Various objections are urged to the sufficiency of the liens. They relate principally to the sufficiency of the notices, and to the allegations of the complaint declaring thereon. After a careful consideration of the various objections, we think they are without substantial merit, and that the services for which liens are claimed were only such services as, in contemplation of the statute (§ 5, supra) may be secured by lien; that the description of the *150property is sufficiently definite ; and that, under its articles of incorporation, the plaintiff in this case possesses all the powers conferred by §§.1590 to 1598, 1 Hill’s Code (Bal. Code, §§ 4378-4386), and-by the act of 1895, hereinbefore referred to.

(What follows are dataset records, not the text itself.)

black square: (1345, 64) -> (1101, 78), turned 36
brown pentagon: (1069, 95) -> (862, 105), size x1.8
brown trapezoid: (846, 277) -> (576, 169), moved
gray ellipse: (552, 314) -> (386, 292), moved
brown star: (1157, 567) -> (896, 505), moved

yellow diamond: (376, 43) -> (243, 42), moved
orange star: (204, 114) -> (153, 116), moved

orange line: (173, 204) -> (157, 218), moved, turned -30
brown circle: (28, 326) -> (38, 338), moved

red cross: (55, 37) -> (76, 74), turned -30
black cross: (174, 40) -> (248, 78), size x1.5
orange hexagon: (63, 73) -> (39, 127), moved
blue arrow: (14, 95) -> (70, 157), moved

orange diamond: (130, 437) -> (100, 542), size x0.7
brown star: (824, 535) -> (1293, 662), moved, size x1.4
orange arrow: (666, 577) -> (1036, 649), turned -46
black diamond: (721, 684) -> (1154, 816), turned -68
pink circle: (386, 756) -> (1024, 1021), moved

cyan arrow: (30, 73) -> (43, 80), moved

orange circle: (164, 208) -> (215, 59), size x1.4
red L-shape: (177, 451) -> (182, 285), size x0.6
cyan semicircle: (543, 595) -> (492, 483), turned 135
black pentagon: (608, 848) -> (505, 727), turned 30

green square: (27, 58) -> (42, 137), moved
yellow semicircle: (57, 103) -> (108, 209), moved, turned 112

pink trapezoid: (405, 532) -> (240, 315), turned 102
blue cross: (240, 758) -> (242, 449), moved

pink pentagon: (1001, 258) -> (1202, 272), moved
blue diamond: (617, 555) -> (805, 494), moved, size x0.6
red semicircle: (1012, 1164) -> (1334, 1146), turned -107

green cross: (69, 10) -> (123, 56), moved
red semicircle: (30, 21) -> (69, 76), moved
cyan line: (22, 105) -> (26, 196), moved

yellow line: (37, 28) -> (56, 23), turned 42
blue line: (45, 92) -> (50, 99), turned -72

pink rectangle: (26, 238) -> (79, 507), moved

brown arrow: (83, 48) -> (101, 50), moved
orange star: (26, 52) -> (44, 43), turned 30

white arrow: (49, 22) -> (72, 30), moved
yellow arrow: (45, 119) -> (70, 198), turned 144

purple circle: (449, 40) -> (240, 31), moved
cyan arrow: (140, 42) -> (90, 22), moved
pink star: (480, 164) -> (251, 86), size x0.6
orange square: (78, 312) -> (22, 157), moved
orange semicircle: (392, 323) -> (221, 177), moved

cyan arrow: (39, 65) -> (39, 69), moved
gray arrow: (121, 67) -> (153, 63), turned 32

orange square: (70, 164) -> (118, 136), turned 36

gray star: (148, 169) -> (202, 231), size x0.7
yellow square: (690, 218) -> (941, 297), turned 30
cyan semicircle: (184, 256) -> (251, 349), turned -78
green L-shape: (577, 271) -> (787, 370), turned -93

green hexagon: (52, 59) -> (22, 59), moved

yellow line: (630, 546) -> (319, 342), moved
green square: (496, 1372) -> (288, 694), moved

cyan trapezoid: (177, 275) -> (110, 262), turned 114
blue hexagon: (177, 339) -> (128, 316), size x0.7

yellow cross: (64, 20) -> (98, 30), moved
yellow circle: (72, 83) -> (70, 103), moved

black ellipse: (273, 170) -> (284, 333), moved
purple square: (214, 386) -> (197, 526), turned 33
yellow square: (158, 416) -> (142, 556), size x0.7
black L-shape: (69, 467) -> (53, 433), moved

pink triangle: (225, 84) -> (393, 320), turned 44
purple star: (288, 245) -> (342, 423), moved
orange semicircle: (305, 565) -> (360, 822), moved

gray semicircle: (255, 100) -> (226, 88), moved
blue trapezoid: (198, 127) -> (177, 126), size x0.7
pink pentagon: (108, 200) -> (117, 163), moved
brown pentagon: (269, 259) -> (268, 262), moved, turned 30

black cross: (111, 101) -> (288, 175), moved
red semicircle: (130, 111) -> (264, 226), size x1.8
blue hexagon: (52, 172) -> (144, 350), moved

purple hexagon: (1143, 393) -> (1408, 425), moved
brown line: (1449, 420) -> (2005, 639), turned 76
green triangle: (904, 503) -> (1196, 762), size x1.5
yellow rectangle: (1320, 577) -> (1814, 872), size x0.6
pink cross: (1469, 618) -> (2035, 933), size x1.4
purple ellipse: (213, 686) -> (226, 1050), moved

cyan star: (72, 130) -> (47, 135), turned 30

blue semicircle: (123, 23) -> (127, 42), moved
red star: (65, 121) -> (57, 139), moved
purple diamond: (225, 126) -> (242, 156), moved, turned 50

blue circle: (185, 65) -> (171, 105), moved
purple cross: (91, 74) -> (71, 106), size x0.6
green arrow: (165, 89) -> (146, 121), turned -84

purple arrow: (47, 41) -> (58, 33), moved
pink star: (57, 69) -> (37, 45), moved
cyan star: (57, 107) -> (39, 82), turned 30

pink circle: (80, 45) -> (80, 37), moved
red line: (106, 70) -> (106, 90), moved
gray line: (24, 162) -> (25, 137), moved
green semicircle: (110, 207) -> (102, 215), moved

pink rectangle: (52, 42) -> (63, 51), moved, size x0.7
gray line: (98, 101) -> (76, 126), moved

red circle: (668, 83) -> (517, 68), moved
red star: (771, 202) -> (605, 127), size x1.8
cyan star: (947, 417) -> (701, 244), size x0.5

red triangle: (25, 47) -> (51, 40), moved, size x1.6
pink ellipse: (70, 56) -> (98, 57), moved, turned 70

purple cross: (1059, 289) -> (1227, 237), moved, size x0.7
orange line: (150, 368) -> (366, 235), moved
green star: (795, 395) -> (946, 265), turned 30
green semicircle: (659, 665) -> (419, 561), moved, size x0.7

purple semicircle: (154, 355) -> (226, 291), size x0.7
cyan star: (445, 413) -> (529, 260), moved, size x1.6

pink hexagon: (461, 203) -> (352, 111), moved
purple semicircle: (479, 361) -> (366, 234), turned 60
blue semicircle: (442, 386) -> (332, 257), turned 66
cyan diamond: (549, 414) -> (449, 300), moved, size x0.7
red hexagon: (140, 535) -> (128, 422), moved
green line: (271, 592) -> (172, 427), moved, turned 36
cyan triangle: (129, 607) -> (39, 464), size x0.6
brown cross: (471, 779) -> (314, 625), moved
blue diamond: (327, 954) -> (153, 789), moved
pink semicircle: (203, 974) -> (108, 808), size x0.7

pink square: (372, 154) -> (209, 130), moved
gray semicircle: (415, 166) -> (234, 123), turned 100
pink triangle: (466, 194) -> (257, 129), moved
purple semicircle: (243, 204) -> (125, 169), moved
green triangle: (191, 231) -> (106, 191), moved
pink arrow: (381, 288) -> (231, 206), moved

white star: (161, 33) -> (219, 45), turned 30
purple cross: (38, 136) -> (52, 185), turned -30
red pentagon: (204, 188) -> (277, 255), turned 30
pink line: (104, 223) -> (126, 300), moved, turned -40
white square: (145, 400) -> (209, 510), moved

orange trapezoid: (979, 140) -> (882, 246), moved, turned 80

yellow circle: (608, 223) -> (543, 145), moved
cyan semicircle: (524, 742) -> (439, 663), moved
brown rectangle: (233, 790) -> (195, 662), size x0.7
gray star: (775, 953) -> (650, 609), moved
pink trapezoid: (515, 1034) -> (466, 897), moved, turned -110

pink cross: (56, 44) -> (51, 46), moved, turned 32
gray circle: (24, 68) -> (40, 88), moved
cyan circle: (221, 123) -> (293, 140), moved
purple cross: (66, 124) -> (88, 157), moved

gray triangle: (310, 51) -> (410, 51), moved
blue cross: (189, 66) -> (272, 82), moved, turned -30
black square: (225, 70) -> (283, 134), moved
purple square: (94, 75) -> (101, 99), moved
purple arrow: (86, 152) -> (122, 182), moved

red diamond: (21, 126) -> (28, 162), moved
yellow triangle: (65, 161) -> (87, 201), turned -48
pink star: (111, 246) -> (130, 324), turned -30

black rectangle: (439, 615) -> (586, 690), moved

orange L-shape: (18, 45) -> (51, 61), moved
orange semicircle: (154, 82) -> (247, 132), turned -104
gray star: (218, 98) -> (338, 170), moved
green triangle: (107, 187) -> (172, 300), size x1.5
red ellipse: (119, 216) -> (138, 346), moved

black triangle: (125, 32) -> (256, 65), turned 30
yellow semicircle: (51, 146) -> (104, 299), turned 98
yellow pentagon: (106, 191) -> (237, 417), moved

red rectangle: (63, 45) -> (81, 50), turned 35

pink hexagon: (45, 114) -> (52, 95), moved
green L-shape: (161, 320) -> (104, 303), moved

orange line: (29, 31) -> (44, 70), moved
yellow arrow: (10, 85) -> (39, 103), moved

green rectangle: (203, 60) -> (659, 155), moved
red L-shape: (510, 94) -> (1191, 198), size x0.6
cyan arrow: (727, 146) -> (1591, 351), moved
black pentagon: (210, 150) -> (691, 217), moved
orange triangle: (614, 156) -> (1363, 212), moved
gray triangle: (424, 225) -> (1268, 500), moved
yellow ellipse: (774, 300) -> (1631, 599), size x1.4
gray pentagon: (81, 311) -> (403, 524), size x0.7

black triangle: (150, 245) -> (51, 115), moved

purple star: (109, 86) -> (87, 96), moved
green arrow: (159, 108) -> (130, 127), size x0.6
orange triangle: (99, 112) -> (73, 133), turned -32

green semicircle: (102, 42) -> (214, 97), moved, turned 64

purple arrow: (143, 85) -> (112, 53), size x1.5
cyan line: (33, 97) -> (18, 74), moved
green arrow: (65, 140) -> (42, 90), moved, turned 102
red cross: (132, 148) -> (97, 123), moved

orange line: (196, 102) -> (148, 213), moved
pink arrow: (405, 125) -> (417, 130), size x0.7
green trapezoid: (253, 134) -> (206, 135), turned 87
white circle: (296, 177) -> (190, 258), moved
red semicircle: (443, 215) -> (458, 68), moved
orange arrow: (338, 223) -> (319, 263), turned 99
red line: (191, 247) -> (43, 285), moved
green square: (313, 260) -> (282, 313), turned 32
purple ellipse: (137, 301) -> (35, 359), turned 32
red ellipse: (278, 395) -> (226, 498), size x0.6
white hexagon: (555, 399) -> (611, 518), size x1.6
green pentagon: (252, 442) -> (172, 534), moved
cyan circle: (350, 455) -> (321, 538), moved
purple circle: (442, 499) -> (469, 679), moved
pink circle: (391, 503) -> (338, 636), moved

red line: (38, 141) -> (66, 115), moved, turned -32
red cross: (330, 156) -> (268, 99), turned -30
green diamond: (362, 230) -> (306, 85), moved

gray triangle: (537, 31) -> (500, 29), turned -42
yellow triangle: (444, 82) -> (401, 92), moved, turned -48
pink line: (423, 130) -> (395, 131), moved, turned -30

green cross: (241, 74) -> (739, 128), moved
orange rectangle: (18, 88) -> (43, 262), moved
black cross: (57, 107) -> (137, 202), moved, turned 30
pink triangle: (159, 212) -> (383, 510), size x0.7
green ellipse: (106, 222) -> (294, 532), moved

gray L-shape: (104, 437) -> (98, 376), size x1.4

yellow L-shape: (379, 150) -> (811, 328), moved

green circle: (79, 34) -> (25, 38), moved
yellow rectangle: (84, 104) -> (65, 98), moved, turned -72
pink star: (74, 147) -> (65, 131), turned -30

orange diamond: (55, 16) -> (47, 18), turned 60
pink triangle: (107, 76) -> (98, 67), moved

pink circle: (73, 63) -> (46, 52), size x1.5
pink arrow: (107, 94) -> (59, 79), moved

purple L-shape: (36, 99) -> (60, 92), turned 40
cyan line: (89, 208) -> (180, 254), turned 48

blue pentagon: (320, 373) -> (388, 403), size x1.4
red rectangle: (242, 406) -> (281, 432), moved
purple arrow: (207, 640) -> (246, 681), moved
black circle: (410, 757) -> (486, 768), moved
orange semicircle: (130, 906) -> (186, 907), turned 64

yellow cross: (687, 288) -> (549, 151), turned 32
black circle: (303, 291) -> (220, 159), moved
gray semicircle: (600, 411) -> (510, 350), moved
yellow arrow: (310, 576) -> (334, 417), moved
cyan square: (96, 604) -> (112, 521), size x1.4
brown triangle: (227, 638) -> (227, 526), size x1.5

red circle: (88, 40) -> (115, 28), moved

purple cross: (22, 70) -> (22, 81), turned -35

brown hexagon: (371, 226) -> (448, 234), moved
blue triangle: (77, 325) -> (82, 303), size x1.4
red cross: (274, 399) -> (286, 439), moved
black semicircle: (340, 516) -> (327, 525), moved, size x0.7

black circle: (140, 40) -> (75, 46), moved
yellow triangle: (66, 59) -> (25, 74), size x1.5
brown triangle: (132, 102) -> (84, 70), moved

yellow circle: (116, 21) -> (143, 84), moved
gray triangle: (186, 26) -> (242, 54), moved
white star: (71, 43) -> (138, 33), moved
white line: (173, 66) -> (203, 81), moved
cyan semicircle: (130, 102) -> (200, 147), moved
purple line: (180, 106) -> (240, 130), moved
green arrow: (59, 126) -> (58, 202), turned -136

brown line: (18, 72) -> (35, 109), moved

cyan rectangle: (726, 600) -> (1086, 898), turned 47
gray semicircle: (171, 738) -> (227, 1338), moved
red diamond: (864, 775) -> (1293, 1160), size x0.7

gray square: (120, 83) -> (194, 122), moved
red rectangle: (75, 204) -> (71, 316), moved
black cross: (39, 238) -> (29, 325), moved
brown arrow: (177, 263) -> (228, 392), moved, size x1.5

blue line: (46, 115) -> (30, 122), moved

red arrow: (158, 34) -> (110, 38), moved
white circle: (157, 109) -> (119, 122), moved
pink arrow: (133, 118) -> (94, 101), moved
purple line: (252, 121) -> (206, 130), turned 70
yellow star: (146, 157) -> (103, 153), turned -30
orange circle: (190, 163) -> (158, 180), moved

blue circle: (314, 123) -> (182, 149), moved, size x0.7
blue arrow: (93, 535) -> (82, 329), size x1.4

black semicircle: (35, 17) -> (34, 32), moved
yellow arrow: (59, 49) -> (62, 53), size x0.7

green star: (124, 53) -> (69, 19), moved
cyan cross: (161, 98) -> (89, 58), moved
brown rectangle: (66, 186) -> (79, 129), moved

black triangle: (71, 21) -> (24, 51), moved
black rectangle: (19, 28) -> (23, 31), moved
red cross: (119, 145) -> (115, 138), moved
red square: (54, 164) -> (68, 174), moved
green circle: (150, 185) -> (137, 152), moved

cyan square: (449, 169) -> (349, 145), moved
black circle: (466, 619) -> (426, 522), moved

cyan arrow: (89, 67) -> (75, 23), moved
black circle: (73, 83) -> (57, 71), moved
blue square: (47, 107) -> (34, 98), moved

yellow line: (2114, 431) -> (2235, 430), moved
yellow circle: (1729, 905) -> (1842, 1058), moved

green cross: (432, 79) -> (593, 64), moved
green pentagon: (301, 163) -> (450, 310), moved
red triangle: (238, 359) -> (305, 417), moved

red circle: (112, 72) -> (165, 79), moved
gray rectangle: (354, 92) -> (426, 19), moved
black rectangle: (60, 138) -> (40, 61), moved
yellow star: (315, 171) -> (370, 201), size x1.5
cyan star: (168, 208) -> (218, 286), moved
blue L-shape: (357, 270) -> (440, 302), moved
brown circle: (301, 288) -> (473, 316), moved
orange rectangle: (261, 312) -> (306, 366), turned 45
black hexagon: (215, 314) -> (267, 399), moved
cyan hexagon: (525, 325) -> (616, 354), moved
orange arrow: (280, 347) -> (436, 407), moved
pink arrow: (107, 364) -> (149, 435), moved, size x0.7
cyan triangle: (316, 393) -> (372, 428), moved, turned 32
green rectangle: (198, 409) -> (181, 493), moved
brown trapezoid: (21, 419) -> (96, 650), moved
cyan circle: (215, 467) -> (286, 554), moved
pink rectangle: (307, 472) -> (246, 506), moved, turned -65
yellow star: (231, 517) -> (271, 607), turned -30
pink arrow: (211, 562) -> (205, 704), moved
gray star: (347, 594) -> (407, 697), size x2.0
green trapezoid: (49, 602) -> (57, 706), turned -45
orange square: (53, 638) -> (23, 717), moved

The judgment of the lower court must be reversed and the cause remanded, with direction to enter judgment in plaintiff’s favor for the amount claimed in the complaint, together with $150, which is considered a reasonable attorney’s fee to be allowed counsel for foreclosing these liens, and directing that the property in question be sold to satisfy such judgment and all costs that have accrued or may hereafter accrue in this action.

Soott, O. J., and Dunbab, Reavis and Andebs, JJ., concur.